▼▼▼

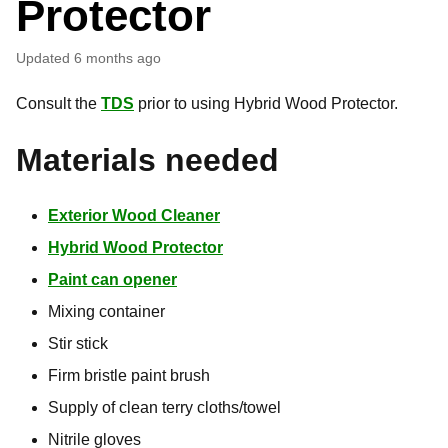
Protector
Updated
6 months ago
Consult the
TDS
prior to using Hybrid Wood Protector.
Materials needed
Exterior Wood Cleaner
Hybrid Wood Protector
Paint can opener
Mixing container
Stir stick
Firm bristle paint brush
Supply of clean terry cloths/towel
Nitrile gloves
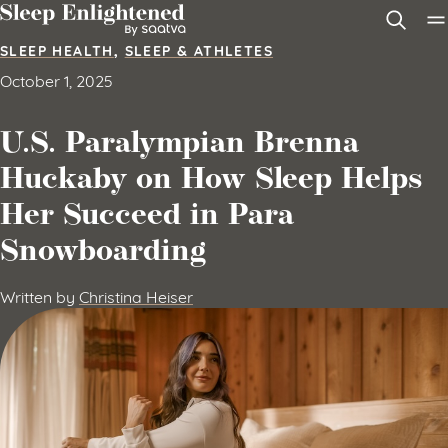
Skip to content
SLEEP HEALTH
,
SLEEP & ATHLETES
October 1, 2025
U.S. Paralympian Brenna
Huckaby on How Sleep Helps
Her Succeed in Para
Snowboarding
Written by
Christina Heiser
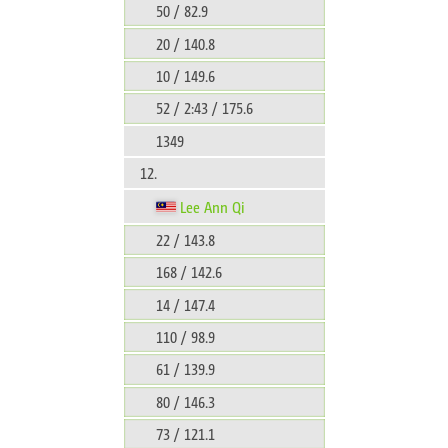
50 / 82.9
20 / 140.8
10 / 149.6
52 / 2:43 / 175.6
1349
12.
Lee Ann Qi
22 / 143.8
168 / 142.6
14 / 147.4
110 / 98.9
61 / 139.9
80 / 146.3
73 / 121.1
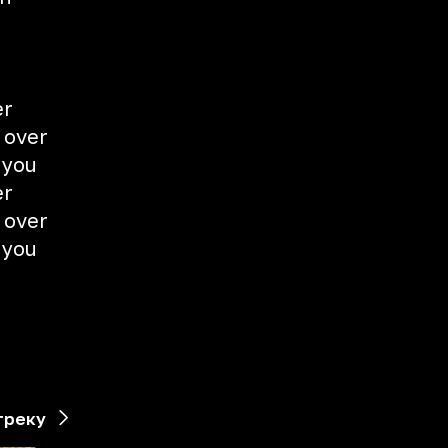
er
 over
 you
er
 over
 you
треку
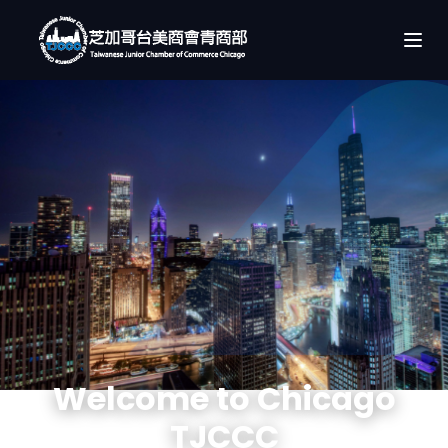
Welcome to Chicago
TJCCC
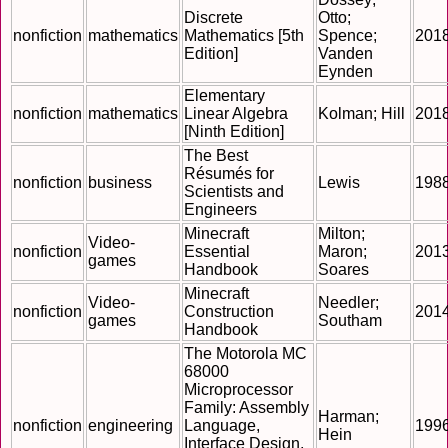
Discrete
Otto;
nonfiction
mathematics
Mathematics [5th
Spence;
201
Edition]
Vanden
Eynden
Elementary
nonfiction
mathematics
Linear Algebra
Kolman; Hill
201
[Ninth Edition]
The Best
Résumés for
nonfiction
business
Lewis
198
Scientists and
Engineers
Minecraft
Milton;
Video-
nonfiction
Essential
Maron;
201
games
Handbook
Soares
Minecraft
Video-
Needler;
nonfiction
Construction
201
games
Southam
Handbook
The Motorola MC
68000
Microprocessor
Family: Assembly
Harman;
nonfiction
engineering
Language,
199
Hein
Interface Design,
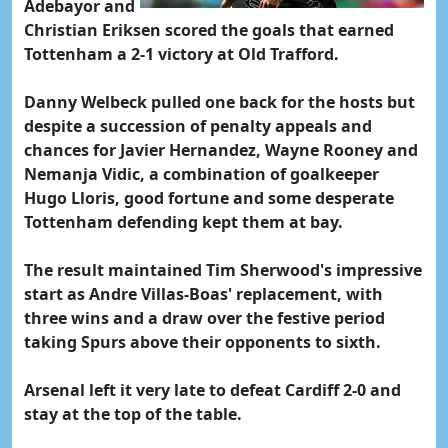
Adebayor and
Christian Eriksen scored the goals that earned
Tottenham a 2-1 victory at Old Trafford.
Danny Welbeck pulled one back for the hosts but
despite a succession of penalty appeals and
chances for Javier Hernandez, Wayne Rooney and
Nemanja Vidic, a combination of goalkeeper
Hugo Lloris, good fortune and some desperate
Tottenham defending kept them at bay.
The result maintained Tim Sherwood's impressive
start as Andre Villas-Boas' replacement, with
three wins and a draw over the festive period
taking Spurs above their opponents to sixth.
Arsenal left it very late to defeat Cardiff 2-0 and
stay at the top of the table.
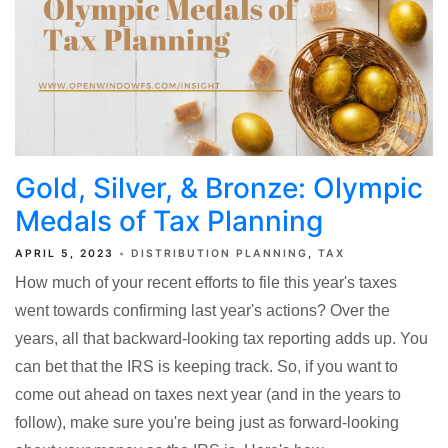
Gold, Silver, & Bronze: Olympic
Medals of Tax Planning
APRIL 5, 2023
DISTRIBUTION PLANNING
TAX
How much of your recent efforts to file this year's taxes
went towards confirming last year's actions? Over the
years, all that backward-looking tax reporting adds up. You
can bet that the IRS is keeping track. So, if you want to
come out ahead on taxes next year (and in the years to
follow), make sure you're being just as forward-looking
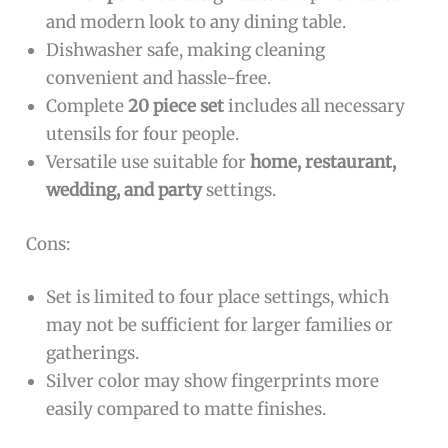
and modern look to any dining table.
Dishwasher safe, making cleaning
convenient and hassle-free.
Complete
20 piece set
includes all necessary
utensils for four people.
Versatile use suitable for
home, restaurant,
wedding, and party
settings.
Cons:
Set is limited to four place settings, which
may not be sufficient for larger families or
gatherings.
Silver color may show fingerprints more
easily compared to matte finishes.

▲▲▲

## EXERCISE AIM
Set down every record exactly as written, but drop the pictures.

## WRITTEN ANSWER
Protector
Updated
6 months ago
Consult the
TDS
prior to using Hybrid Wood Protector.
Materials needed
Exterior Wood Cleaner
Hybrid Wood Protector
Paint can opener
Mixing container
Stir stick
Firm bristle paint brush
Supply of clean terry cloths/towel
Nitrile gloves
Skip to content
SLEEP HEALTH
,
SLEEP & ATHLETES
October 1, 2025
U.S. Paralympian Brenna
Huckaby on How Sleep Helps
Her Succeed in Para
Snowboarding
Written by
Christina Heiser
50 / 82.9
20 / 140.8
10 / 149.6
52 / 2:43 / 175.6
1349
12.
Lee Ann Qi
22 / 143.8
168 / 142.6
14 / 147.4
110 / 98.9
61 / 139.9
80 / 146.3
73 / 121.1
er
 over
 you
er
 over
 you
треку
Welcome to Chicago
TJCCC
Discrete
Otto;
nonfiction
mathematics
Mathematics [5th
Spence;
201
Edition]
Vanden
Eynden
Elementary
nonfiction
mathematics
Linear Algebra
Kolman; Hill
201
[Ninth Edition]
The Best
Résumés for
nonfiction
business
Lewis
198
Scientists and
Engineers
Minecraft
Milton;
Video-
nonfiction
Essential
Maron;
201
games
Handbook
Soares
Minecraft
Video-
Needler;
nonfiction
Construction
201
games
Southam
Handbook
The Motorola MC
68000
Microprocessor
Family: Assembly
Harman;
nonfiction
engineering
Language,
199
Hein
Interface Design,
Adebayor and
Christian Eriksen scored the goals that earned
Tottenham a 2-1 victory at Old Trafford.
Danny Welbeck pulled one back for the hosts but
despite a succession of penalty appeals and
chances for Javier Hernandez, Wayne Rooney and
Nemanja Vidic, a combination of goalkeeper
Hugo Lloris, good fortune and some desperate
Tottenham defending kept them at bay.
The result maintained Tim Sherwood's impressive
start as Andre Villas-Boas' replacement, with
three wins and a draw over the festive period
taking Spurs above their opponents to sixth.
Arsenal left it very late to defeat Cardiff 2-0 and
stay at the top of the table.
Gold, Silver, & Bronze: Olympic
Medals of Tax Planning
APRIL 5, 2023
DISTRIBUTION PLANNING
TAX
How much of your recent efforts to file this year's taxes
went towards confirming last year's actions? Over the
years, all that backward-looking tax reporting adds up. You
can bet that the IRS is keeping track. So, if you want to
come out ahead on taxes next year (and in the years to
follow), make sure you're being just as forward-looking
and modern look to any dining table.
Dishwasher safe, making cleaning
convenient and hassle-free.
Complete
20 piece set
includes all necessary
utensils for four people.
Versatile use suitable for
home, restaurant,
wedding, and party
settings.
Cons:
Set is limited to four place settings, which
may not be sufficient for larger families or
gatherings.
Silver color may show fingerprints more
easily compared to matte finishes.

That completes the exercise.